BACTERIAL STUDIES

细菌研究

• 批准号: 7355285
• 负责人: DAVID L POPHAM
• 金额: $ 0.09万
• 依托单位: WASHINGTON UNIVERSITY
• 依托单位国家: 美国
• 财政年份: 2006
• 资助国家: 美国
• 起止时间: 2006-02-01 至 2007-01-31
• 项目状态: 已结题
• 来源: https://reporter.nih.gov/project-details/7355285
• 关键词: BACTERIAL; STUDIES

This subproject is one of many research subprojects utilizing the resources provided by a Center grant funded by NIH/NCRR. The subproject and investigator (PI) may have received primary funding from another NIH source, and thus could be represented in other CRISP entries. The institution listed is for the Center, which is not necessarily the institution for the investigator. Bacillus subtilis Projects Polymerization of the bacterial peptidoglycan cell wall has proven to be one of the best targets for antibiotics because it is essential for the cells, is highly conserved across essentially all bacterial genera, and takes place outside of the cell, where the antibiotics have easy access. A greater understanding of the details of peptidoglycan polymerization will contribute to the development of new antibiotics. With funding from a grant from the NIH, we study many aspects of peptidoglycan synthesis in B. subtilis. These include: 1) The roles played by the 16 different penicillin-binding proteins (PBPs) in putting together vegetative cell walls and spore cell walls of the proper shape, size and structure; 2) The protein-protein interactions made by the major PBPs; 3) Regulation of the timing of spore peptidoglycan synthesis; and 4) The relationship of spore peptidoglycan structure and spore resistance properties. Bacillus anthracis Projects The spores that cause Anthrax can lie in a dormant, extremely stable state for many years. In addition, these spores are highly resistant to most treatments commonly used for disinfection. Once the spores enter a host body, they must germinate and return to a growing state in order to cause disease. This germination also renders the spores sensitive to disinfection agents. With funding from a grant from the NIH, we are determining the enzymatic activities required for degradation of the B. anthracis spore peptidoglycan wall, an essential step in spore germination. With an understanding of the proteins involved in germination and the mechanism that triggers this process, we may be able to design ways to either prevent or stimulate germination. This can lead to better methods of infection control and cleanup of contaminated sites.

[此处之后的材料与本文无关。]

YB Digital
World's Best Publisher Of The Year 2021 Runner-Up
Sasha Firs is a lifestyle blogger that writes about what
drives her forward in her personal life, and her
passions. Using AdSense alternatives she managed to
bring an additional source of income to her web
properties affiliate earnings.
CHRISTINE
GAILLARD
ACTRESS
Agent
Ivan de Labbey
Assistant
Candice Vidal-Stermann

该子项目是利用 NIH/NCRR 资助的中心拨款提供的资源的众多研究子项目之一。子项目和研究者 (PI) 可能已从另一个 NIH 来源获得主要资金，因此可以在其他 CRISP 条目中出现。列出的机构是中心的机构，不一定是研究者的机构。枯草芽孢杆菌项目 细菌肽聚糖细胞壁的聚合已被证明是抗生素的最佳靶点之一，因为它对细胞至关重要，在基本上所有细菌属中高度保守，并且发生在细胞外，抗生素在细胞外发生方便访问。更好地了解肽聚糖聚合的细节将有助于新抗生素的开发。在美国国立卫生研究院 (NIH) 的资助下，我们研究了枯草芽孢杆菌中肽聚糖合成的许多方面。其中包括： 1) 16 种不同的青霉素结合蛋白 (PBP) 在将营养细胞壁和孢子细胞壁组合成适当的形状、大小和结构方面发挥的作用； 2）主要PBPs产生的蛋白质-蛋白质相互作用； 3）孢子肽聚糖合成时间的调控； 4)孢子肽聚糖结构与孢子抗性特性的关系。 炭疽芽孢杆菌项目 引起炭疽病的孢子可以处于休眠、极其稳定的状态多年。此外，这些孢子对大多数常用的消毒处理方法具有高度抵抗力。一旦孢子进入宿主体内，它们必须发芽并恢复生长状态才能引起疾病。这种萌发还使得孢子对消毒剂敏感。在美国国立卫生研究院 (NIH) 的资助下，我们正在确定降解炭疽芽孢杆菌孢子肽聚糖壁所需的酶活性，这是孢子萌发的重要步骤。通过了解与发芽有关的蛋白质以及触发该过程的机制，我们也许能够设计出阻止或刺激发芽的方法。这可以带来更好的感染控制和污染场地清理方法。